Optimize I/O
Redpanda relies on its own disk I/O scheduler, and by default, it tells the kernel to
use the noop
scheduler. Additionally, rpk
comes with an embedded database of I/O settings, which are specific combinations of CPUs, SSD types, and VM sizes. Because running software on four VCPUs isn’t the same as running on an EC2 i3.metal with 96 physical cores, Redpanda tries to predict the best known settings for VM cloud types.
rpk iotune is a tool to optimize I/O performance for a specific Redpanda instance and its hardware.
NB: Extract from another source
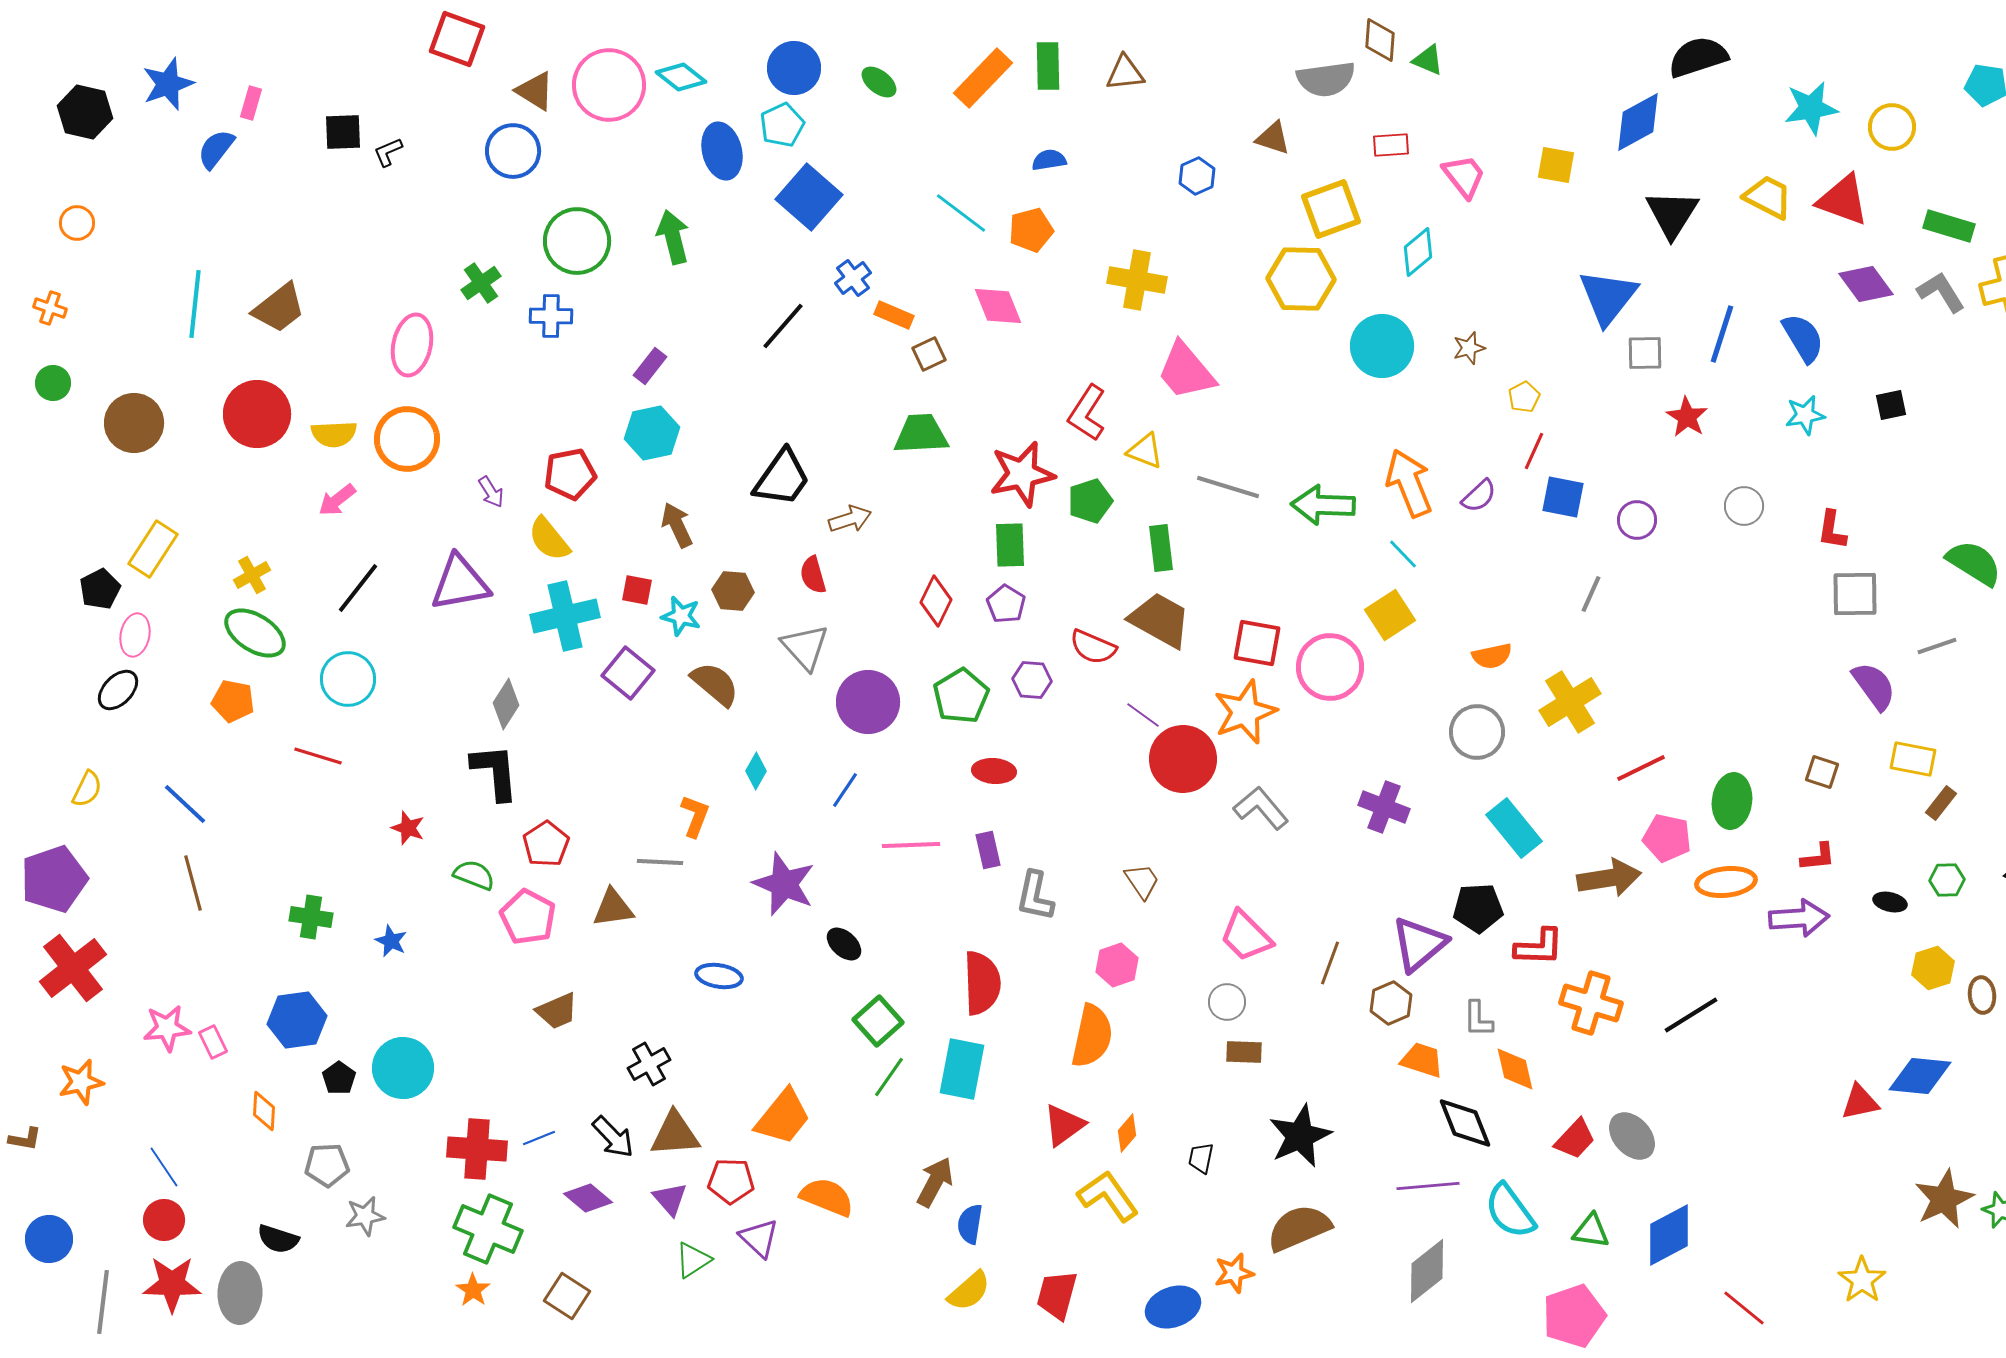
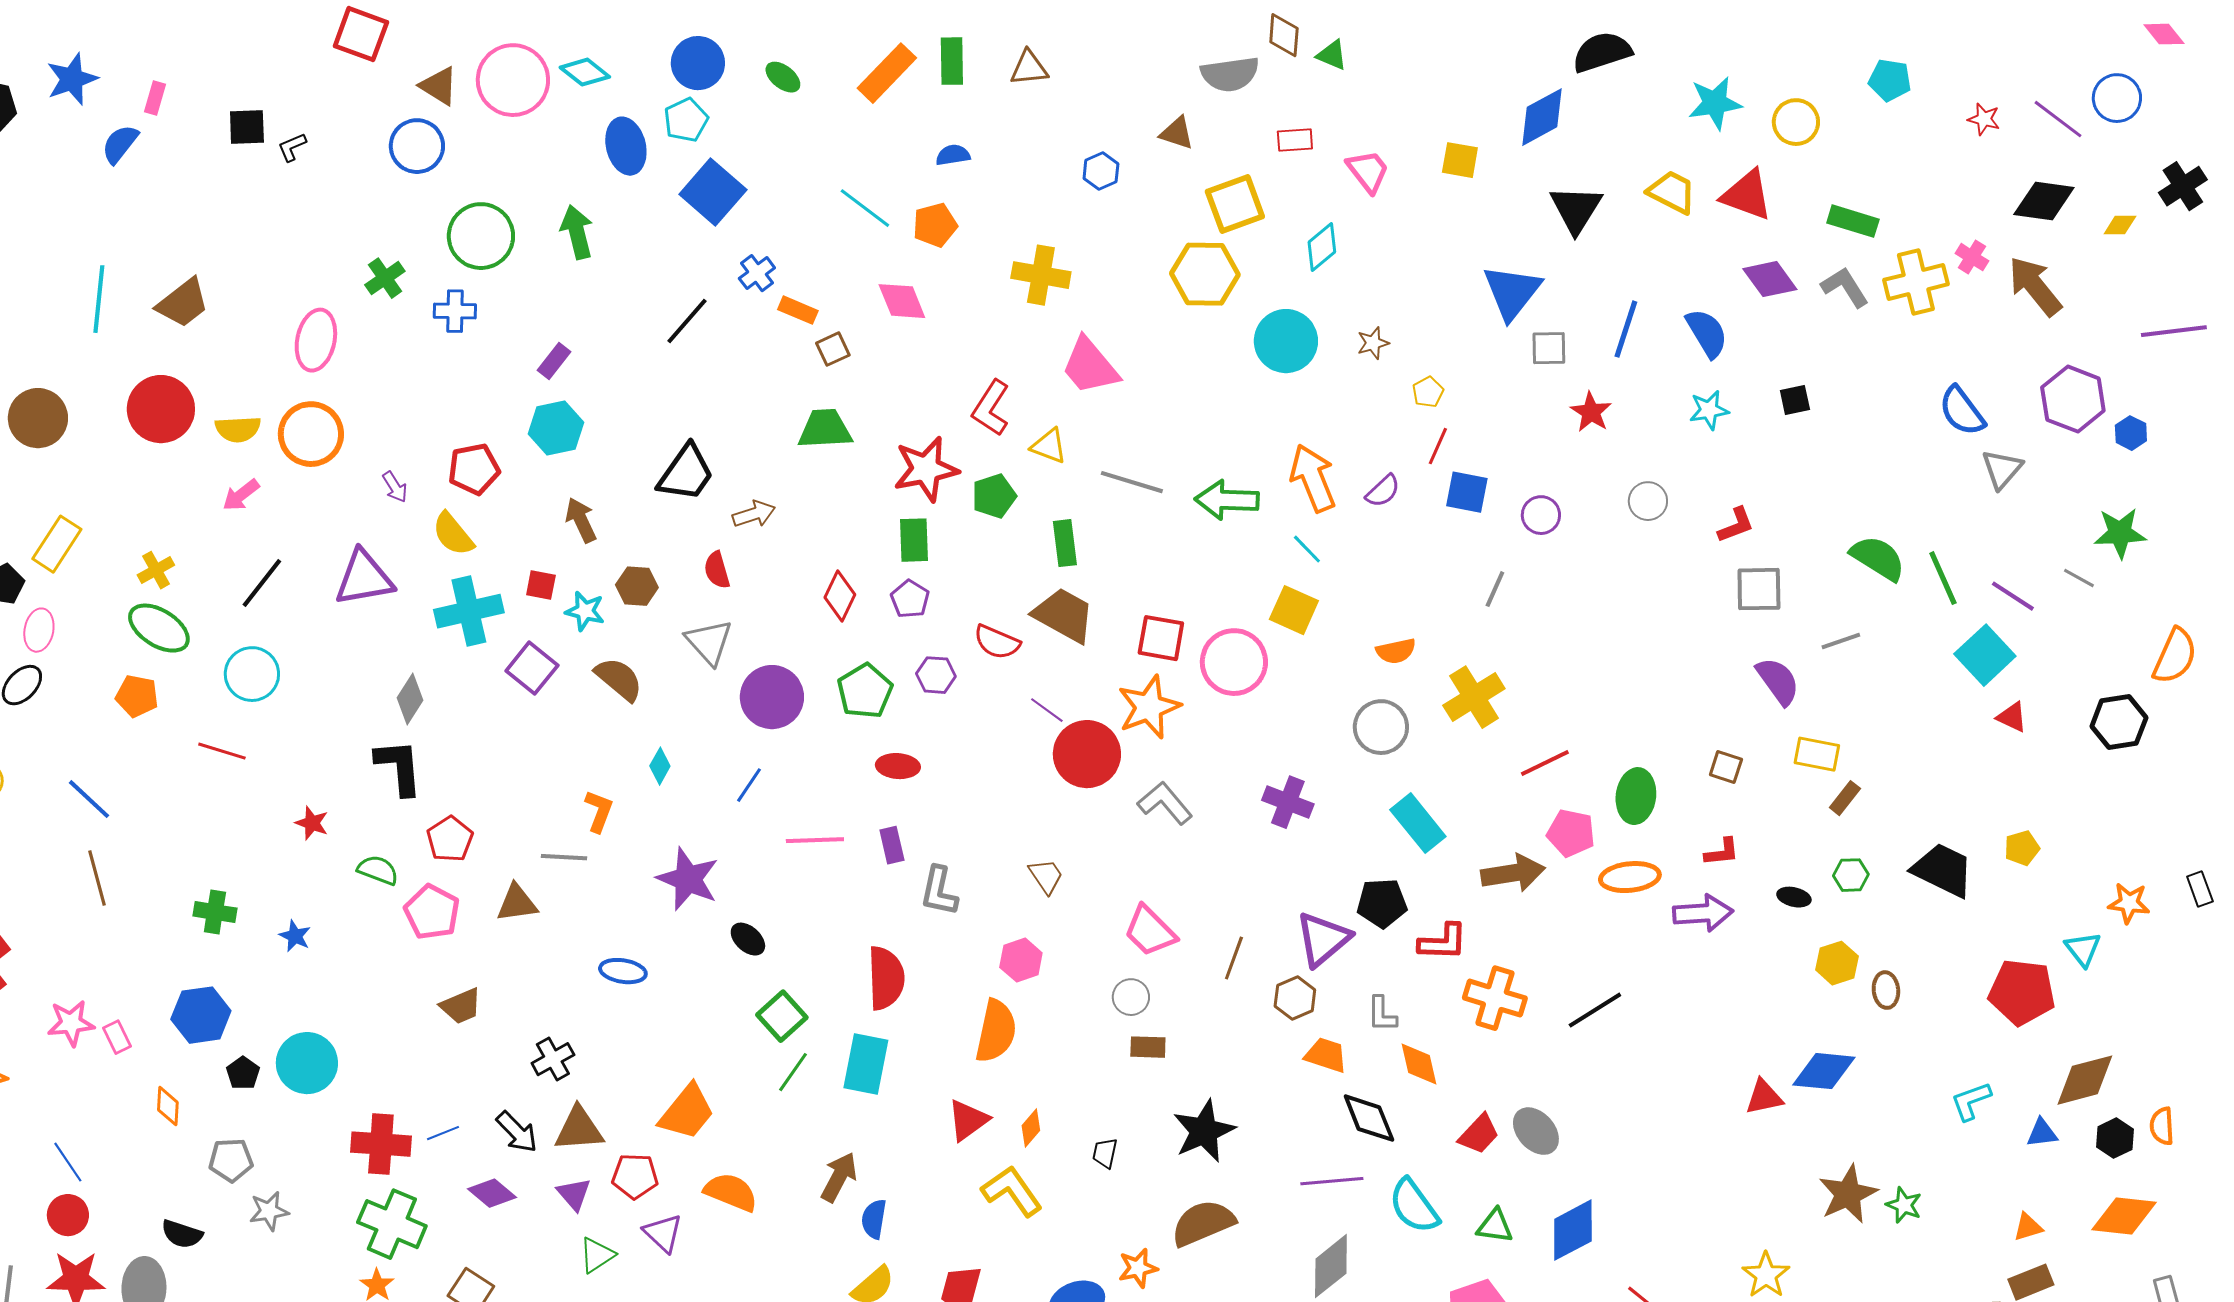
red L-shape: (1832, 530) -> (1736, 525), turned -120
yellow square: (1390, 615) -> (1294, 610), turned -33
It runs benchmarks to capture the read/write IOPS and bandwidth capabilities of a node, then it outputs parameters to an I/O configuration file (io-config.yaml
) that Redpanda reads upon startup to optimize itself for the node. rpk iotune
by default saves its I/O configuration file to /etc/redpanda/io-config.yaml
, and Redpanda by default reads from there at startup.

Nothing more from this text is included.